Still, not one photo of little kids on the first day of classes. 

I know, news is news and it is mostly about bad stuff. I understand that the return of Stoneman Douglas students is newsworthy. A few stories about new safety procedures and measures are warranted. Students and parents need to know what backpacks are acceptable, what any new dropoff and pickup procedures have been implemented, that student IDs are required to be displayed at all times, etc. What we don't need are the furrowed brows and dire tones of the reporters, anchors, school officials, and security personnel. It is up to adults to protect our children, not scare the hell out of them. 

I wonder, with all the emphasis on school safety, the active shooter drills, the classes and seminars on the dangers, and the graphic news stories, what will be the results? Will kids be afraid to go to school, will they be nervous and scared all day every day, will grades suffer, will we have a generation of kids with PTSD? 

As usual, we go overboard after a tragedy. We did it after 9-11 and now we are doing it because of school shootings. As usual, the con artists come out of the woodwork to take advantage. The government officials cave to public pressure and pass laws and spend money on perceived solutions. Many of these so-called solutions have no history of actually working. There are no federal guidelines for what constitutes school safety.
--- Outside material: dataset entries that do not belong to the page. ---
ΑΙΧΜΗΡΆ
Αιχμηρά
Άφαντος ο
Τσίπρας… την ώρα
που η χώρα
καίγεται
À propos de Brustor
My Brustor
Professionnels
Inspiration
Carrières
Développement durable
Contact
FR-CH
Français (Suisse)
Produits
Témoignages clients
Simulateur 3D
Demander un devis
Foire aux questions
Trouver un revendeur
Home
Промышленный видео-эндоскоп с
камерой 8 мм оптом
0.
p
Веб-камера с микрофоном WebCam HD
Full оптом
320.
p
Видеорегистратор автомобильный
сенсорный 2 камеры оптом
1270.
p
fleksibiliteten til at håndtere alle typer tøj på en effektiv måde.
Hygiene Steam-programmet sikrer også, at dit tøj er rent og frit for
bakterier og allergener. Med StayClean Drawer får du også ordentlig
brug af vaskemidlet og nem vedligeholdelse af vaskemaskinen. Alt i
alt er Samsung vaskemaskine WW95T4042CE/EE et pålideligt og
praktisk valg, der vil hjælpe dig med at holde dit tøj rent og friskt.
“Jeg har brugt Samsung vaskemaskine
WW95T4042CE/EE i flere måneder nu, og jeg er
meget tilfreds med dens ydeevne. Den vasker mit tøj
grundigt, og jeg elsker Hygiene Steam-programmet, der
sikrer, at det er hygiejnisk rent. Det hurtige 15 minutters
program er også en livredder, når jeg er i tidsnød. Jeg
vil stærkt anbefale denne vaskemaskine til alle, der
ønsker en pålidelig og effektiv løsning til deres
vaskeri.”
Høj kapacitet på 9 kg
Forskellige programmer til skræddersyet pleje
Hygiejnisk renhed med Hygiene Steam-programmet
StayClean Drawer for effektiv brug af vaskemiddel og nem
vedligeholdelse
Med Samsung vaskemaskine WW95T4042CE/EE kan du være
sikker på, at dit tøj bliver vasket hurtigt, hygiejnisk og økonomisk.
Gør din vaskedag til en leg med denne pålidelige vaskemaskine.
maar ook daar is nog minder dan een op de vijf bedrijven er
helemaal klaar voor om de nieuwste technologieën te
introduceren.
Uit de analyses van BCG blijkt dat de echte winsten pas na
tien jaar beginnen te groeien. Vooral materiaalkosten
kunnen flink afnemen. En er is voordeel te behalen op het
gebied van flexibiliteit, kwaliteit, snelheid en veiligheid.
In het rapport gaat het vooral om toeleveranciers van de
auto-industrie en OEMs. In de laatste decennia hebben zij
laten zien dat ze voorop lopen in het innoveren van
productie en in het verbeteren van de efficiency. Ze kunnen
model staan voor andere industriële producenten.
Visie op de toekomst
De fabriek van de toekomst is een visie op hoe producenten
None of the new products like locks, cameras, bulletproof items, fencing or building design have any kind of certification. Whoever has the best salesmen and marketing gets the contract. 
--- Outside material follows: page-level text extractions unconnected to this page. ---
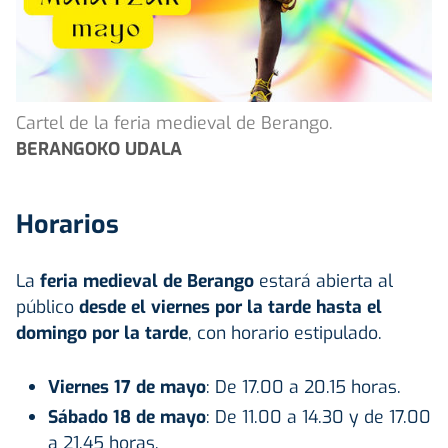
Cartel de la feria medieval de Berango.
BERANGOKO UDALA
Horarios
La
feria medieval de Berango
estará abierta al
público
desde el viernes por la tarde hasta el
domingo por la tarde
, con horario estipulado.
Viernes 17 de mayo
: De 17.00 a 20.15 horas.
Sábado 18 de mayo
: De 11.00 a 14.30 y de 17.00
a 21.45 horas.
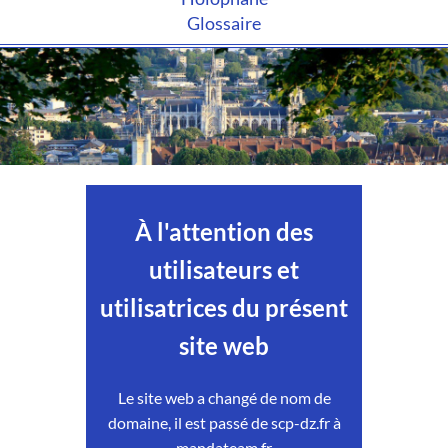
Glossaire
À l'attention des
utilisateurs et
utilisatrices du présent
site web
Le site web a changé de nom de
domaine, il est passé de scp-dz.fr à
mandateam.fr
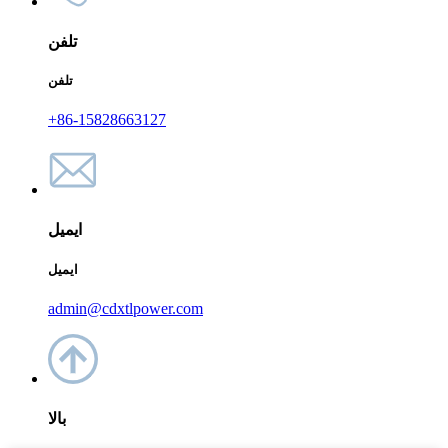
تلفن
تلفن
‎+86-15828663127‎
ایمیل
ایمیل
admin@cdxtlpower.com
بالا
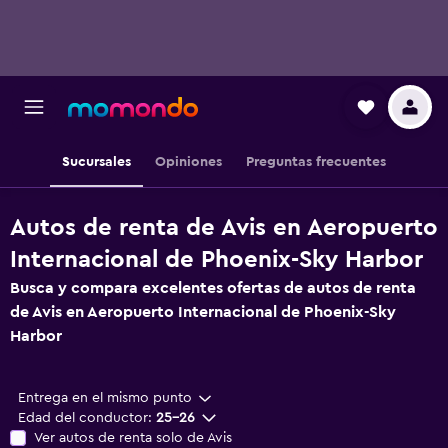
Sucursales
Opiniones
Preguntas frecuentes
Autos de renta de Avis en Aeropuerto
Internacional de Phoenix-Sky Harbor
Busca y compara excelentes ofertas de autos de renta
de Avis en Aeropuerto Internacional de Phoenix-Sky
Harbor
Entrega en el mismo punto
Edad del conductor:
25-26
Ver autos de renta solo de Avis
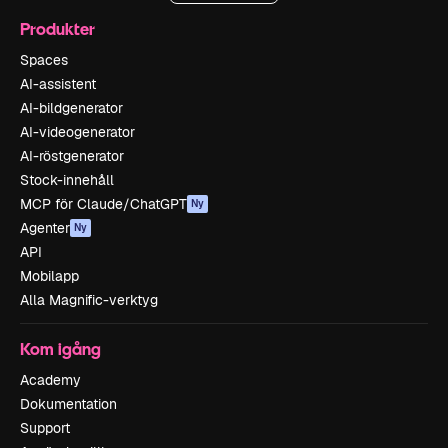
Produkter
Spaces
AI-assistent
AI-bildgenerator
AI-videogenerator
AI-röstgenerator
Stock-innehåll
MCP för Claude/ChatGPT
Ny
Agenter
Ny
API
Mobilapp
Alla Magnific-verktyg
Kom igång
Academy
Dokumentation
Support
Let's tap the breaks, quit scaring the students, staff, and parents. Do some real studies about how schools work and how to stop invaders or malicious students. 

Summer is over. Let's have a fun, productive and safe 2018-2019 school year. 

wjh

Monday, August 13, 2018

Recycling Famous Brands


I've touched on this subject before but the trend just keeps getting more ridiculous. That is the recycling of our famous brands. Apparently, the creative and marketing folks can's come up with new concepts. They now just slightly modify a well-known name or brand. Almost every trip to the grocery store, there is a new version or flavor of an old time product. 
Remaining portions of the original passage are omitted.